В преддверии утра опять не могу заснуть: электрические судороги расстройства смыкают гортань, которая не имеет вдоха, — эту неплохую систему глупо утопили в пустой работе ни для кого.

Разразиться криком для мягких стен, верой для мягких форм! бить ценные стаканы о мягкие стены, колоть деревянные стойки, вынашивать тошноту поделок, —
они мне подделками кажутся, несут сквозь семь снов меня свой обманный свет прямо мне в грудь, под гибкий каркас, под грудную клетку, где я холодею средь ночи испугом всех одиноких и умирающих: долго до света, и онемели башенные часы, и только руку мне, руку, —
как бы я за борт их выбросил далеко своим спонтанным метанием без предварительной практики — об этом узнают двенадцать рыб
(они ли на лавке базара свой век оканчивают, в сумке торговца стынут, новопреставленные,  синеющие от слякоти, дорогие друзья моей прошлой жизни?);
их прославленный звёздный венец будет над головой в португальскую ночь, промокшую, отсыревшую, обеззвученную, качающуюся бревном на водах, —
она промокла и отсырела, как спичка, чужой менструальный цикл, не для этих шахт рыхлость ветхого динамита, рыхлый камень старого динамита.
Лучше бы мне в охлаждённой пустыне под синим испанским небом — там только внутренняя тонкость, что я несу и не говорю, просто иду много миль природы; спокойный сон, когда темнота; глубокий взгляд старой женщины;
там нож в столе, кактусы, верный друг; но не быть мне там — в следующей жизни, может, — так же как снова мы встретимся, долго ждал.

Красочная смерть и весёлая смерть — смерть должна быть весёлой, — святая смерть; праздники смерти и карнавалы смерти; шествия с музыкой внутри расписных улиток, по узким извилистым улицам.
(В смерти придётся иметь свой контрольный пакет, максимальную долю, которая выше гор и белее снегов, раскатистее поющих вулканов Исландии;
нелегко расстаться; грустно, что не увижу больше тех прежних любимых образов, только своих;
но авантюрный дух, когда он вступает в большую игру, говорит о том, что это — красивая каталонская сказка про рыцаря и любимую его деву, белое платье в окошке высокой башни;
красивая каталонская сказка, правда и мой безупречный сон; матовая гуашь текстур.)
Разноцветная смерть.
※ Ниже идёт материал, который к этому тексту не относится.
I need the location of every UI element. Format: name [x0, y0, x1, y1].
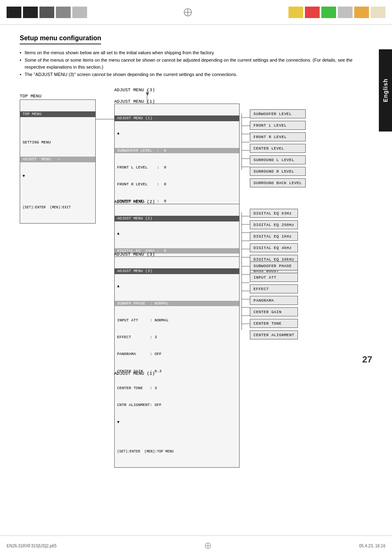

Убранство, ткани. О, это всё скрашивает — моё поганое сальное неопределённое, обездвиженное,
но скорее ленивое, развращённое;

чёрт бы побрал яд и заумь — от них трясёт, но яблоко долгой жизни да будет попрано и заброшено, бито о тротуар; долой его с глаз, не хочу и знать:
там мы вдвоём и город как целый мир; горячая тротуарная плитка города, отдающая солнечное тепло; обволакивающие потоки вечера долго не остывают; огни и порталы из камня, стекла и металлов мира.
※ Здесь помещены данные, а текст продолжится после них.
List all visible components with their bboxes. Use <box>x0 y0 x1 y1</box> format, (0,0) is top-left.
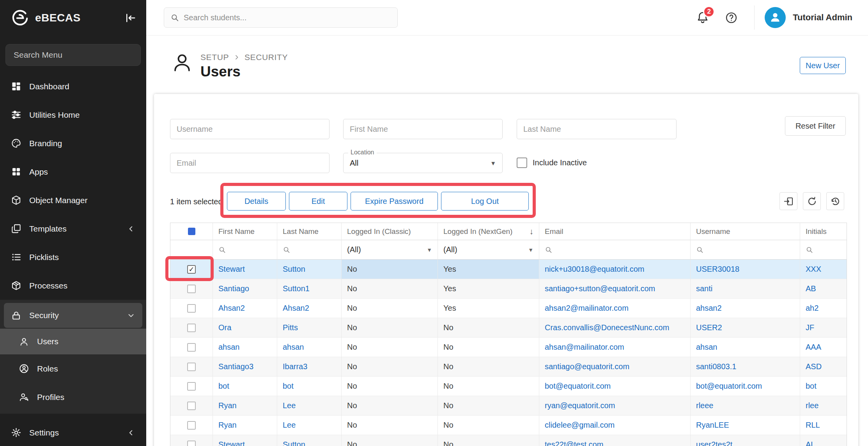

Сейчас: так и буду здесь ждать разворота, исхода, выхода, которому не наступить бы, но он грядёт неизбежно и давит плотностью своего явления,
по итогу предвосхищая нечто чудесное, будто бы я один во всём мире, и ты одна, и меня нет, и нет тебя.
И вот: тортик "Три молока", внезапное счастье для минимальной жизни, — он станет хорошей рубежной отметкой для моего пути;
птичка клевала его в мою небылую жизнь.

8 марта, 2023 год.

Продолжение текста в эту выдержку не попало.